> **Work task**:
Word for word, restate every line from the one with "Rendezvénynaptár 2023" through the end of the records below, both included, and add nothing.

[[ Information provided, beginning ]]

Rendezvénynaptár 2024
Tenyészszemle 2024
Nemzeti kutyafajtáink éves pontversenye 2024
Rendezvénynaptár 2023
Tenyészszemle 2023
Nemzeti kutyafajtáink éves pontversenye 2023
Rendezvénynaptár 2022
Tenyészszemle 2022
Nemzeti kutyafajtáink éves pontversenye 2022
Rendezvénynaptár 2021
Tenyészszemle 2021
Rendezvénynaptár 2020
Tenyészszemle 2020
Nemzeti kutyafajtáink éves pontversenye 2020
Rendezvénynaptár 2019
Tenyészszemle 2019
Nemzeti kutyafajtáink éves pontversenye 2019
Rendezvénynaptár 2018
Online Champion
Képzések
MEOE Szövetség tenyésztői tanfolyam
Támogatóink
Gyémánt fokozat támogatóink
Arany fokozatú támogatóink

[[ Information provided, end ]]

> **Solution for this exercise**:
Rendezvénynaptár 2023
Tenyészszemle 2023
Nemzeti kutyafajtáink éves pontversenye 2023
Rendezvénynaptár 2022
Tenyészszemle 2022
Nemzeti kutyafajtáink éves pontversenye 2022
Rendezvénynaptár 2021
Tenyészszemle 2021
Rendezvénynaptár 2020
Tenyészszemle 2020
Nemzeti kutyafajtáink éves pontversenye 2020
Rendezvénynaptár 2019
Tenyészszemle 2019
Nemzeti kutyafajtáink éves pontversenye 2019
Rendezvénynaptár 2018
Online Champion
Képzések
MEOE Szövetség tenyésztői tanfolyam
Támogatóink
Gyémánt fokozat támogatóink
Arany fokozatú támogatóink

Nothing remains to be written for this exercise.